The University of Texas will be relocating the on-campus Flawn Academic Center polling location ahead of this year’s presidential election.
The Texas Union, which is next door to the FAC, will house the polling station this year, University spokesperson Mike Rosen said in a statement to TSTV News.
The move will be finalized and presented to the Travis County Commissioners Court Aug. 27 with the rest of the county’s polling sites.
The relocation is due to planned construction at the FAC and was requested by UT, the Travis County Clerk’s office said in a statement emailed to TSTV News. The new location will be in the second floor food court, according to the Austin-American Statesman.
University Democrats President Brian Peña said he’s seen the FAC provide a polling location for thousands of students over the past three years.

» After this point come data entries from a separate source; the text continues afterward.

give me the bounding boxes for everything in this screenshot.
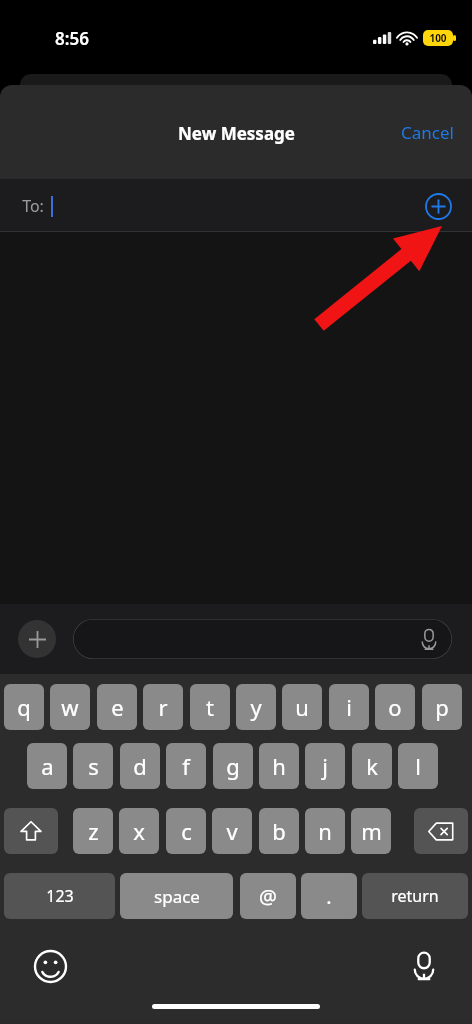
button[interactable]: q [4,684,44,730]
button[interactable]: j [305,743,345,789]
staticText: w [61,692,79,722]
staticText: New Message [178,122,295,145]
staticText: j [322,751,328,781]
button[interactable]: e [97,684,137,730]
staticText: f [182,751,190,781]
staticText: 100 [429,31,447,45]
button[interactable]: Dictation [404,946,444,986]
staticText: n [318,816,332,846]
staticText: a [41,751,54,781]
button[interactable]: @ [240,873,296,919]
button[interactable]: Backspace [414,808,468,854]
staticText: 123 [46,885,74,907]
staticText: s [88,751,99,781]
staticText: c [181,816,192,846]
staticText: @ [259,883,277,910]
staticText: d [133,751,147,781]
button[interactable]: y [236,684,276,730]
button[interactable]: m [351,808,391,854]
staticText: t [206,692,214,722]
button[interactable]: g [213,743,253,789]
button[interactable]: p [422,684,462,730]
button[interactable]: Shift [4,808,58,854]
staticText: q [17,692,31,722]
button[interactable]: k [352,743,392,789]
staticText: v [226,816,238,846]
button[interactable]: Add contact [421,189,455,223]
button[interactable]: w [50,684,90,730]
button[interactable]: a [27,743,67,789]
staticText: i [346,692,352,722]
button[interactable]: s [73,743,113,789]
staticText: o [388,692,402,722]
staticText: x [133,816,145,846]
staticText: Cancel [401,121,454,144]
button[interactable]: c [166,808,206,854]
button[interactable]: space [120,873,233,919]
staticText: e [111,692,124,722]
button[interactable]: z [73,808,113,854]
button[interactable]: f [166,743,206,789]
staticText: space [154,885,200,908]
button[interactable] [73,619,452,659]
staticText: p [435,692,449,722]
button[interactable]: t [190,684,230,730]
button[interactable]: Emoji [30,946,70,986]
staticText: . [326,883,332,910]
staticText: k [366,751,378,781]
staticText: m [361,816,382,846]
button[interactable]: o [375,684,415,730]
button[interactable]: h [259,743,299,789]
button[interactable]: 123 [4,873,115,919]
staticText: l [415,751,421,781]
button[interactable]: Cancel [383,109,472,156]
staticText: z [88,816,99,846]
button[interactable]: d [120,743,160,789]
button[interactable]: i [329,684,369,730]
button[interactable]: b [259,808,299,854]
button[interactable]: return [362,873,468,919]
staticText: 8:56 [55,27,89,50]
button[interactable]: u [282,684,322,730]
staticText: b [272,816,286,846]
button[interactable]: n [305,808,345,854]
staticText: To: [22,195,44,217]
staticText: g [226,751,240,781]
staticText: h [272,751,286,781]
staticText: return [391,885,439,907]
button[interactable]: . [301,873,357,919]
button[interactable]: v [212,808,252,854]
staticText: r [158,692,168,722]
button[interactable]: l [398,743,438,789]
button[interactable]: r [143,684,183,730]
staticText: y [250,692,262,722]
staticText: u [295,692,309,722]
button[interactable]: Add attachment [18,620,56,658]
button[interactable]: x [119,808,159,854]
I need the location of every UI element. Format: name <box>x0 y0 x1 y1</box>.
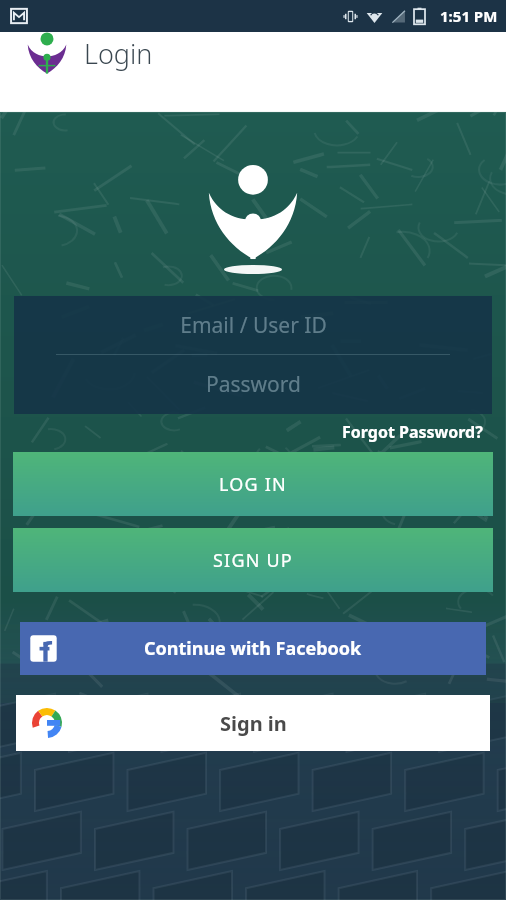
button[interactable]: LOG IN <box>13 452 493 516</box>
button[interactable]: Password <box>14 355 492 414</box>
staticText: LOG IN <box>219 472 287 497</box>
button[interactable]: Sign in <box>16 695 490 751</box>
button[interactable]: Forgot Password? <box>0 421 483 443</box>
staticText: 1:51 PM <box>440 6 498 26</box>
button[interactable]: Continue with Facebook <box>20 622 486 675</box>
staticText: Login <box>84 35 153 72</box>
staticText: Continue with Facebook <box>144 636 362 661</box>
staticText: Email / User ID <box>180 311 327 340</box>
button[interactable]: SIGN UP <box>13 528 493 592</box>
staticText: SIGN UP <box>213 548 293 573</box>
staticText: Sign in <box>220 710 287 737</box>
staticText: Password <box>206 370 301 399</box>
staticText: Forgot Password? <box>342 421 483 443</box>
button[interactable]: Email / User ID <box>14 296 492 354</box>
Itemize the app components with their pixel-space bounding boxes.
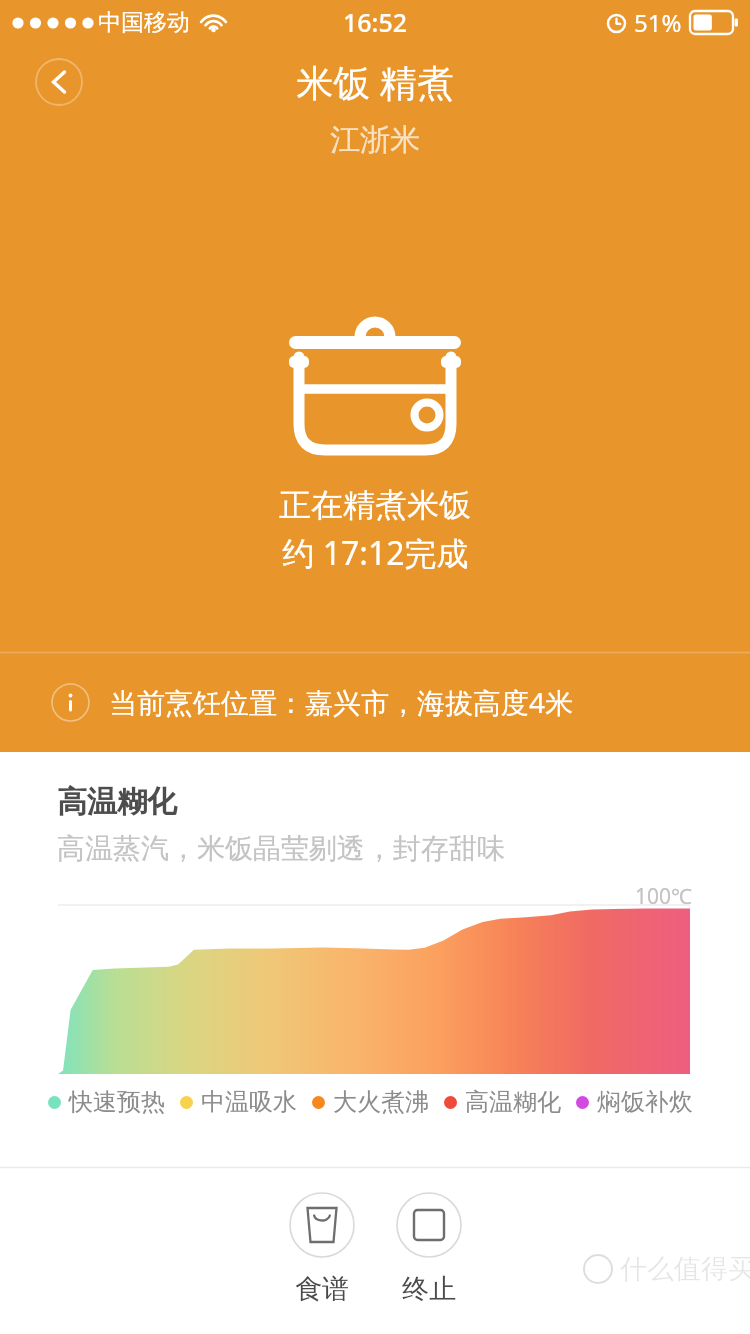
staticText: 高温蒸汽，米饭晶莹剔透，封存甜味 [57,831,505,866]
staticText: 食谱 [295,1272,349,1306]
button[interactable]: 当前烹饪位置：嘉兴市，海拔高度4米 [0,652,750,752]
staticText: 约 17:12完成 [282,531,469,575]
button[interactable]: 终止 [375,1192,482,1306]
staticText: 100℃ [635,882,692,911]
staticText: 江浙米 [330,121,420,159]
staticText: 16:52 [343,5,408,39]
staticText: 米饭 精煮 [296,56,454,107]
staticText: 正在精煮米饭 [279,485,471,525]
staticText: 中国移动 [98,8,190,37]
staticText: 快速预热 [69,1087,165,1117]
staticText: 51% [634,6,682,39]
staticText: 高温糊化 [465,1087,561,1117]
button[interactable]: Back [35,58,83,106]
staticText: 终止 [402,1272,456,1306]
staticText: 高温糊化 [57,783,177,821]
staticText: 大火煮沸 [333,1087,429,1117]
staticText: 焖饭补炊 [597,1087,693,1117]
staticText: 中温吸水 [201,1087,297,1117]
staticText: 什么值得买 [620,1252,750,1286]
staticText: 当前烹饪位置：嘉兴市，海拔高度4米 [109,683,574,721]
button[interactable]: 食谱 [268,1192,375,1306]
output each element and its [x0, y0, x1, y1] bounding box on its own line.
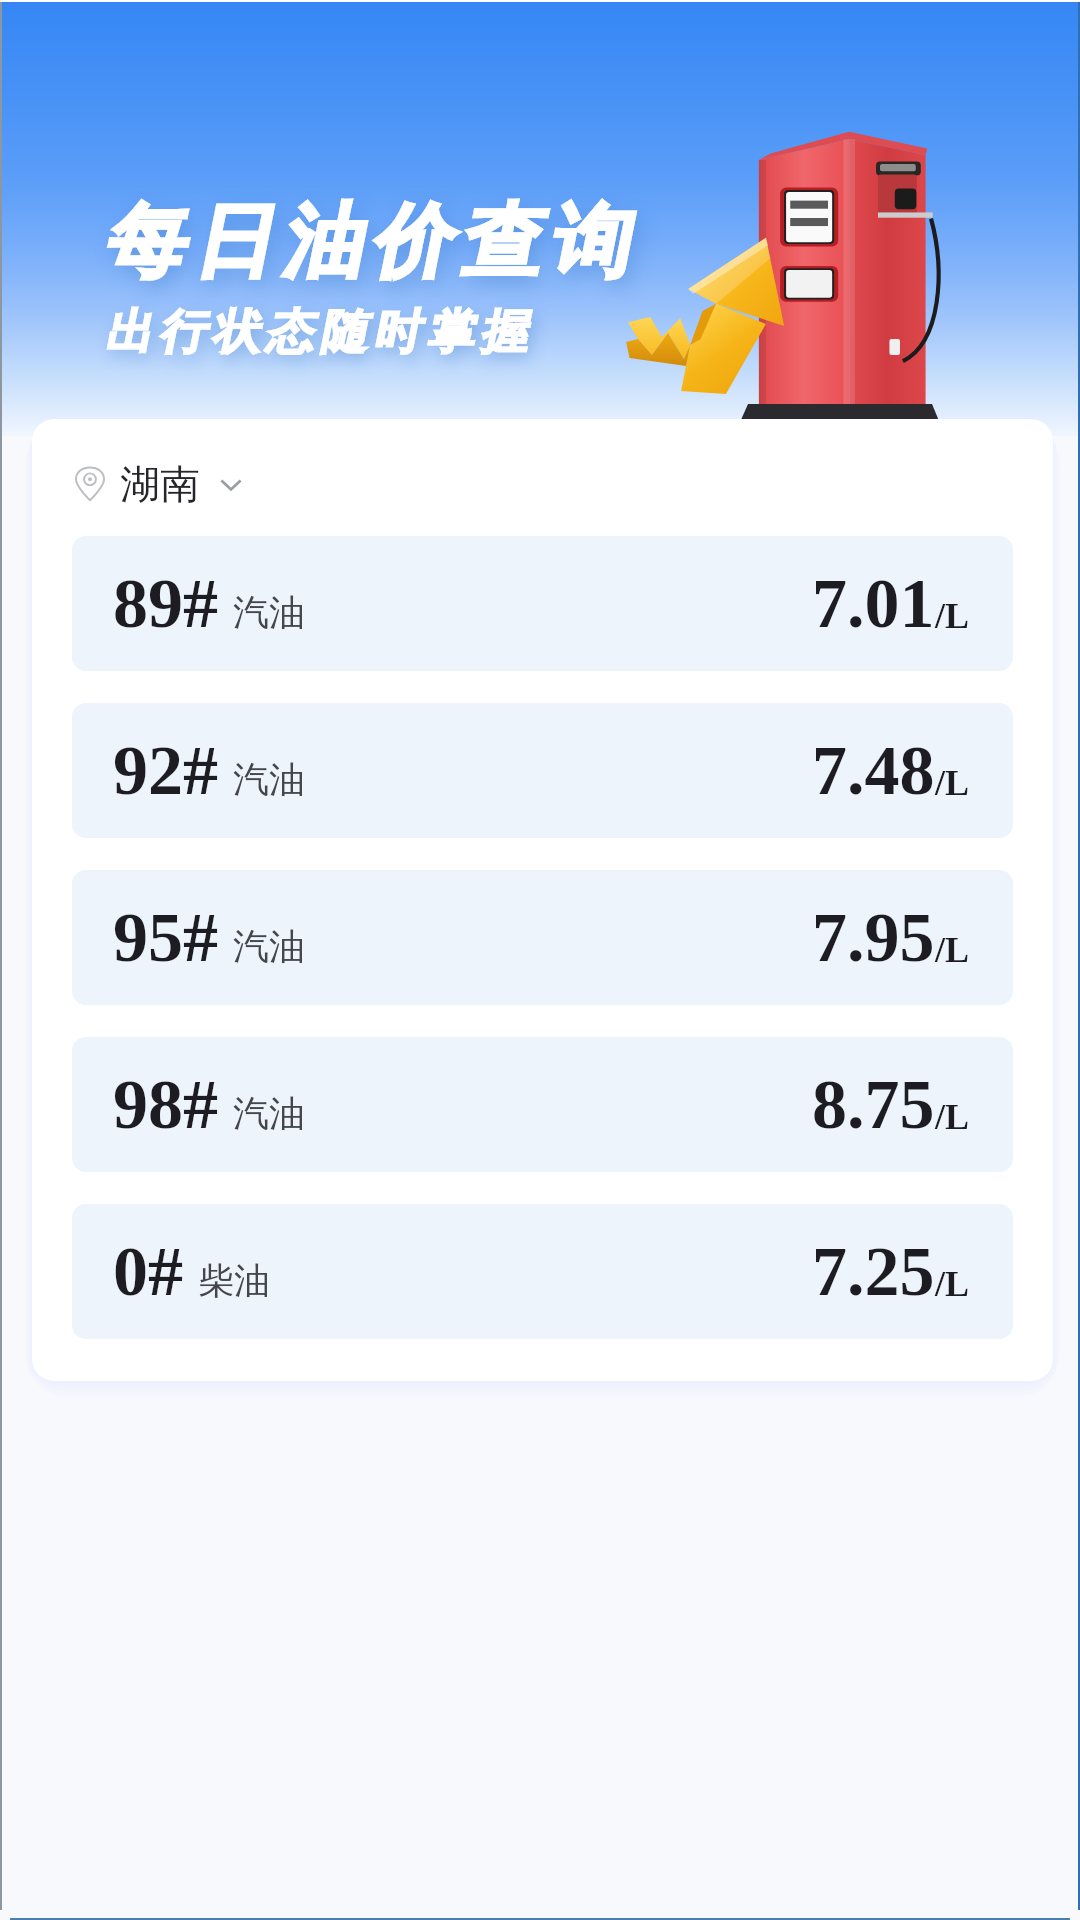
button[interactable]: 98# — [72, 1037, 1013, 1172]
button[interactable]: 95# — [72, 870, 1013, 1005]
staticText: 98# — [113, 1066, 218, 1144]
staticText: 7.01 — [812, 565, 935, 643]
staticText: 92# — [113, 732, 218, 810]
staticText: 每日油价查询 — [94, 192, 628, 293]
staticText: 7.48 — [812, 732, 935, 810]
staticText: 8.75 — [812, 1066, 935, 1144]
staticText: 湖南 — [120, 459, 200, 509]
staticText: 7.95 — [812, 899, 935, 977]
staticText: 出行状态随时掌握 — [102, 303, 531, 362]
button[interactable]: 0# — [72, 1204, 1013, 1339]
staticText: /L — [935, 930, 970, 970]
staticText: 7.25 — [812, 1233, 935, 1311]
staticText: 89# — [113, 565, 218, 643]
button[interactable]: Select province 湖南 — [66, 455, 252, 513]
staticText: 汽油 — [233, 590, 305, 635]
staticText: 柴油 — [198, 1258, 270, 1303]
button[interactable]: 89# — [72, 536, 1013, 671]
staticText: 汽油 — [233, 1091, 305, 1136]
staticText: 汽油 — [233, 924, 305, 969]
staticText: 95# — [113, 899, 218, 977]
staticText: /L — [935, 1097, 970, 1137]
staticText: 0# — [113, 1233, 183, 1311]
staticText: /L — [935, 596, 970, 636]
button[interactable]: 92# — [72, 703, 1013, 838]
staticText: 汽油 — [233, 757, 305, 802]
staticText: /L — [935, 1264, 970, 1304]
staticText: /L — [935, 763, 970, 803]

In the past, election day wait times have reached more than two hours, despite there being over a dozen machines available for voters to use, Peña said. He is worried the new location will hold fewer machines, increasing voters’ wait time.
“(The Texas Union) is significantly smaller than the (FAC) is,” Peña said. “We’re very concerned about this change.”
The Travis County Clerk’s office referred TSTV News to UT when asked about the number of voting machines that would be available in the Union. The University did not respond to requests to confirm an expected number.
Peña said he is worried that those who have voted at the FAC in the past may have difficulty finding the new location. He added that the space may be less equipped to handle the expected crowds.
“The Texas Union is a building that’s uniquely active,” Peña said. “There’s a lot of movement in that building that you’re going to end up disrupting. … The (FAC) is just kind of a big study space. We’re not disrupting anyone with long lines.”
Peña said he is disappointed by the lack of communication from the University to voter registration groups on campus that prepare materials ahead of time.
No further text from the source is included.